Fresh and spontaneous his letters invariably appear; with a touch of the invalid’s nervous haste, but never lacking in courage, and with nothing of the querulousness which we connect with chronic ill-health. Weak and ailing, shadowed by death for many years before the end, Stevenson showed a fine fortitude, which will remain in the memory of his friends as his most admirable character. With the consistency of Mark Tapley (and with less talk about it) he determined to be jolly in all possible circumstances. Right to the end his wonderful spirits, his courageous gaiety attended him; the frail body grew frailer, but the buoyant intellect never failed him, or if it did so the failure was momentary, and in a moment he was recovered.

No little of his popularity is due to the desperate valour with which he contested the ground with death, inch by inch, and died, as Buckle and John Richard Green had done, in the midst of the work that he would

not quit. Romance was by him to the last, gladdening his tired body with her presence; and if towards the end weariness and heart-sickness seized him for a spell, yet the mind soon resumed its mastery over weakness. In a prayer which he had written shortly before his death he had petitioned: “Give us to awake with smiles, give us to labour smiling; as the sun lightens the world, so let our lovingkindness make bright this house of our habitation.” Assuredly in his case this characteristic petition had been realized; the prevalent sunniness of his disposition attended him to the last.

IV

Of all our writers there has been none to whom the epithet “charming” has been more frequently applied. Of late the epithet has become a kind of adjectival maid-of-all-work, and has done service where a less emphatic term would have done far better. But in Stevenson’s case the epithet is fully justified. Of all the literary Vagabonds he is the most captivating. Not the most interesting; the most arresting, one may admit. There is greater power in Hazlitt; De Quincey is more unique; the “prophetic scream” of Whitman is more penetrating.
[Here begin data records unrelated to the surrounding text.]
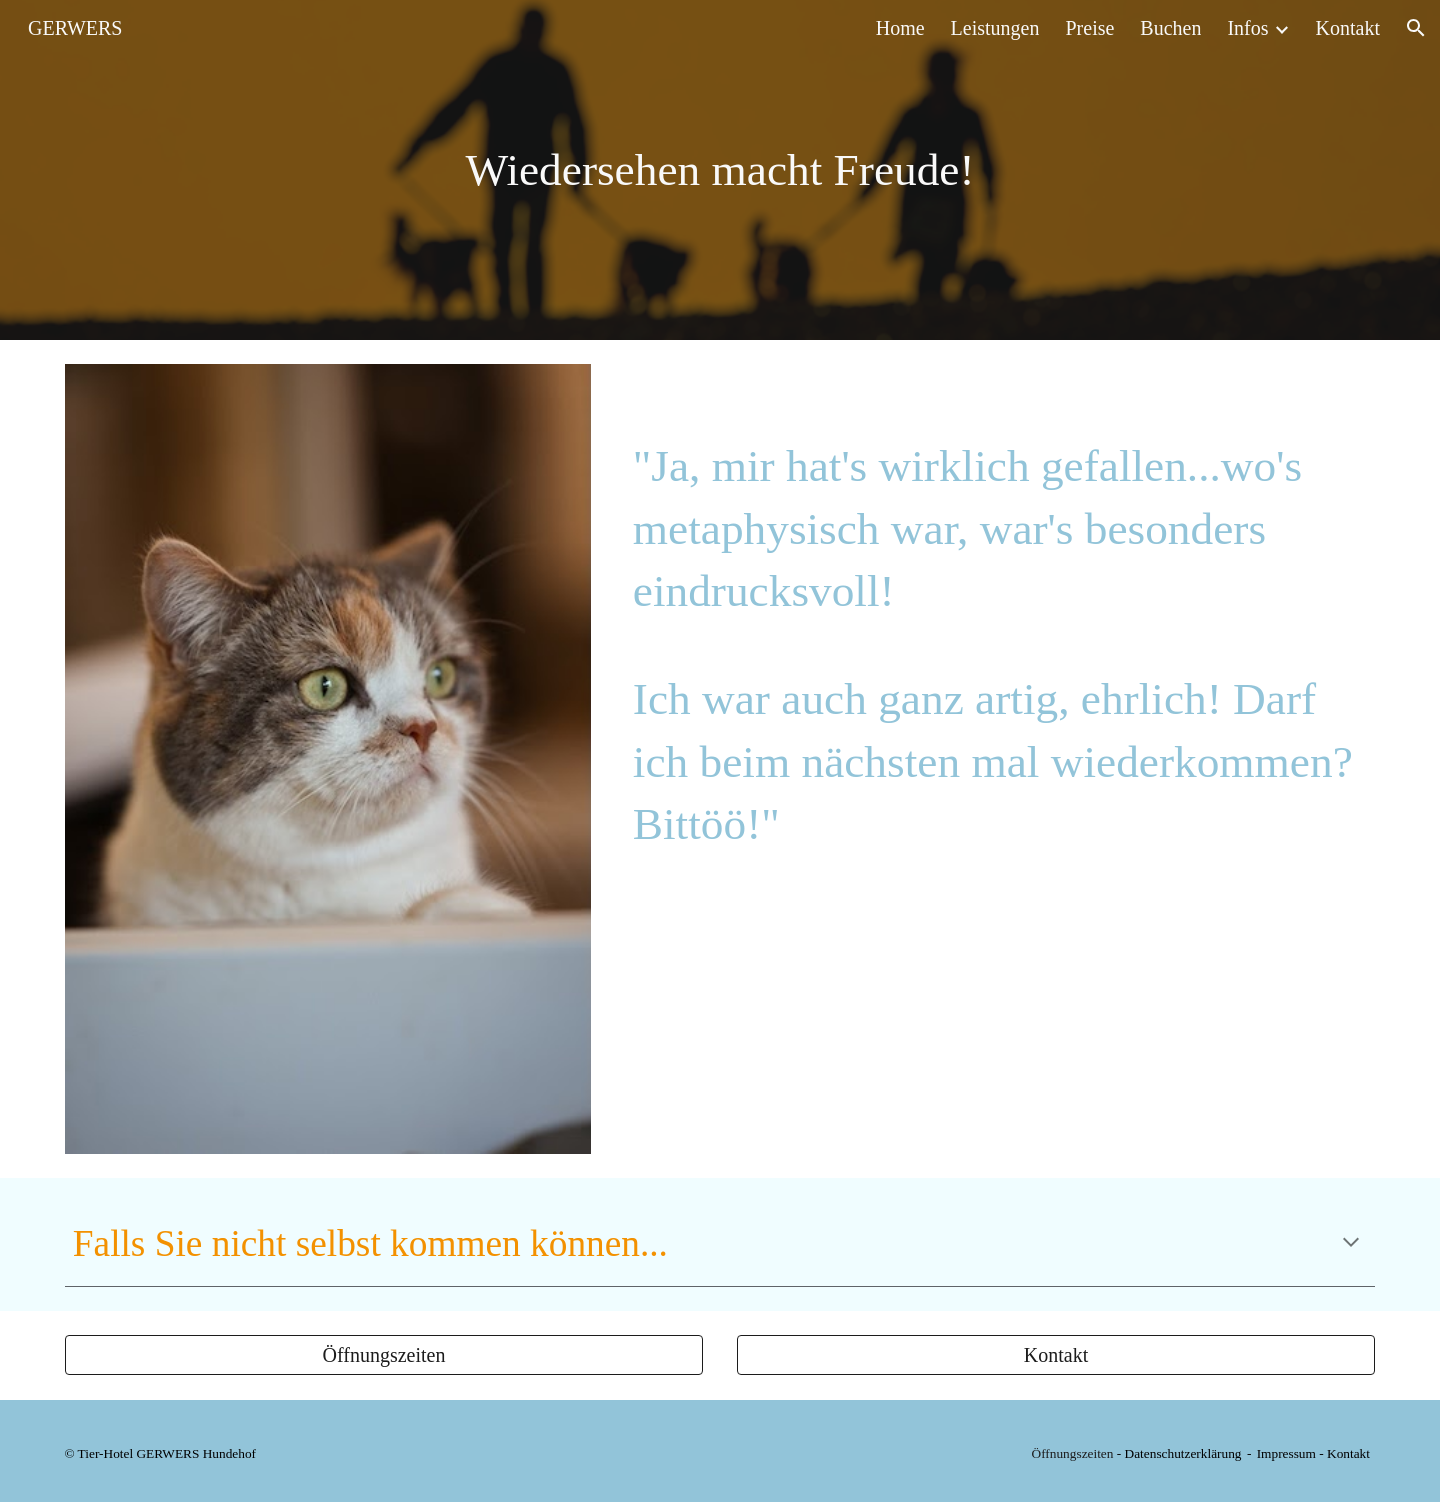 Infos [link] (1247, 28)
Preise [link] (1089, 28)
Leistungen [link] (995, 28)
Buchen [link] (1170, 28)
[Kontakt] (1056, 1355)
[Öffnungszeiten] (384, 1355)
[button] (1416, 28)
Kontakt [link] (1348, 28)
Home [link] (900, 28)
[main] (720, 170) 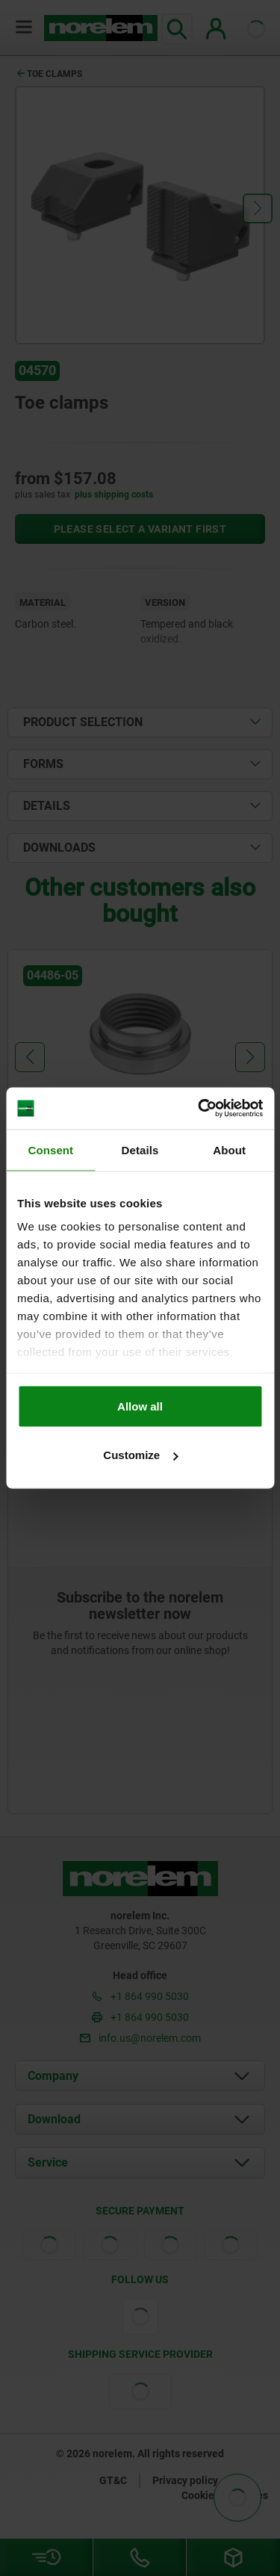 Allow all (140, 1405)
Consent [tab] (50, 1149)
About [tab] (229, 1149)
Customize (140, 1455)
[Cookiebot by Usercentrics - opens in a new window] (199, 1108)
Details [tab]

But not one of them was endowed with such wayward graces of disposition as Stevenson. Whatever you read of his you think invariably of the man. Indeed the personal note in his work is frequently the most interesting thing about it. I mean that what attracts and holds us is often not any originality, any profundity, nothing

specially inherent in the matter of his speech, but a bewitchingly delightful manner.